From a868da834b4b583037003e3d33c4a7dbab543e78 Mon Sep 17 00:00:00 2001
From: Aljoscha Krettek <aljoscha.krettek@gmail.com>
Date: Sat, 11 Oct 2014 11:05:02 +0200
Subject: [PATCH] [doc] Update programming guide for scala expression keys

---
 docs/programming_guide.md | 139 +++++++++++++++++++++++++++++---------
 1 file changed, 106 insertions(+), 33 deletions(-)

diff --git a/docs/programming_guide.md b/docs/programming_guide.md
index fdea5993a9402..85d518a99b5fc 100644
--- a/docs/programming_guide.md
+++ b/docs/programming_guide.md
@@ -872,6 +872,7 @@ values. Keys are "virtual": they are defined as functions over the
 actual data to guide the grouping operator.
 
 ### Define keys for Tuples
+{:.no_toc}
 
 The simplest case is grouping a data set of Tuples on one or more
 fields of the Tuple:
@@ -904,6 +905,8 @@ DataSet<Tuple3<Tuple2<Integer, Float>,String,Long>> ds;
 Specifying `groupBy(0)` will cause the system to use the full `Tuple2` as a key (with the Integer and Float being the key). If you want to "navigate" into the nested `Tuple2`, you have to use a string-based expression, as explained below. For this particular example, you would have to specfiy `f0.f0`.
 
 ### Define key using a String Expression
+{:.no_toc}
+
 Starting from release 0.7-incubating, you can use String-based key expressions to select keys.
 
 The String expressions allow to specify the name of the field in a class you want to group by.

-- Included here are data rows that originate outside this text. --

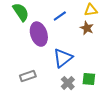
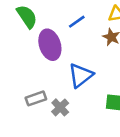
gray cross: (68, 83) -> (60, 107), moved

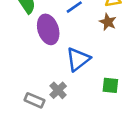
gray rectangle: (36, 98) -> (34, 100), moved, turned 42

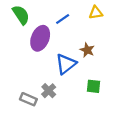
brown star: (108, 22) -> (87, 50), moved
purple ellipse: (48, 29) -> (40, 38), turned 40

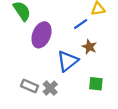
blue line: (63, 19) -> (81, 24), moved
gray rectangle: (28, 99) -> (30, 86), moved

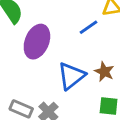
brown star: (89, 47) -> (104, 72), moved

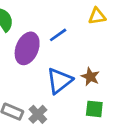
blue line: (88, 27) -> (58, 35), moved

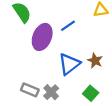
green square: (94, 109) -> (91, 93), moved, turned 35

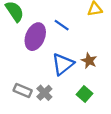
blue line: (68, 26) -> (62, 25), turned 70

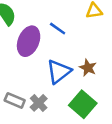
green square: (85, 94) -> (83, 104), size x1.5

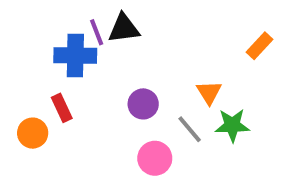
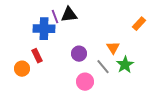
green star: (232, 125) -> (125, 65), turned -30

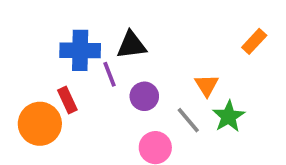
black triangle: (69, 15) -> (131, 45), moved
purple line: (55, 17) -> (109, 74), moved
orange circle: (22, 69) -> (40, 124), size x1.5

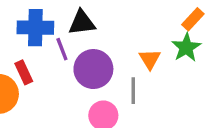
purple circle: (144, 96) -> (93, 69), size x1.5
green star: (229, 116) -> (186, 47), moved
gray line: (188, 120) -> (133, 91), turned 40

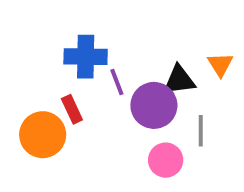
black triangle: (82, 23) -> (179, 80), moved
orange triangle: (150, 59) -> (220, 64), moved

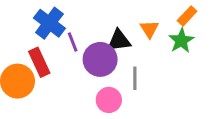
blue cross: (86, 57) -> (49, 23), turned 36
red rectangle: (72, 109) -> (39, 62), size x1.4

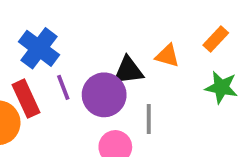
orange triangle: (149, 29) -> (167, 56), turned -42
green star: (181, 41) -> (221, 87), moved, turned -30
purple line: (73, 42) -> (63, 87), moved

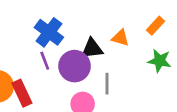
blue cross: (39, 48) -> (49, 32), moved
red rectangle: (26, 99) -> (22, 93), moved

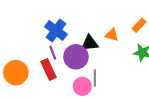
gray line: (107, 84) -> (95, 78), moved
red rectangle: (22, 93) -> (49, 69), moved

@@ -964,6 +967,7 @@ These are valid expressions for the example POJO above:
 Please note that you can only use types inside POJOs that Flink is able to serialize. Currently, we are using [Avro](http://avro.apache.org) to serialize arbitrary objects (such as `Date`).
 
 ### Define key using a Key Selector Function
+{:.no_toc}
 
 An additional way to define keys are "key selector" functions, which
 takes as argument one dataset element and returns a key of an
@@ -1027,64 +1031,133 @@ you do not need to physically pack the data set types into keys and
 values. Keys are "virtual": they are defined as functions over the
 actual data to guide the grouping operator.
 
-The simplest case is grouping a data set of Case Classes on one or more
-of it's fields:
+### Define keys for Tuples
+{:.no_toc}
+
+The simplest case is grouping a data set of Tuples on one or more
+fields of the Tuple:
 {% highlight scala %}
-case class WordCount(docId: Int, word: String, count: Int)
-val input: DataSet[WordCount] = // [...]
+val input: DataSet[(Int, String, Long)] = // [...]
 val grouped = input
-  .groupBy("word")
+  .groupBy(0)
   .reduceGroup(/*do something*/)
 {% endhighlight %}
 
-The data set is grouped on the second field of the Case Class (the one of
-String type). The group reduce function will thus receive groups of elements with
-the same value in the second field.
+The data set is grouped on the first field of the tuples (the one of
+Integer type). The group-reduce function will thus receive groups of tuples with
+the same value in the first field.
 
 {% highlight scala %}
-val input: DataSet[WordCount] = // [...]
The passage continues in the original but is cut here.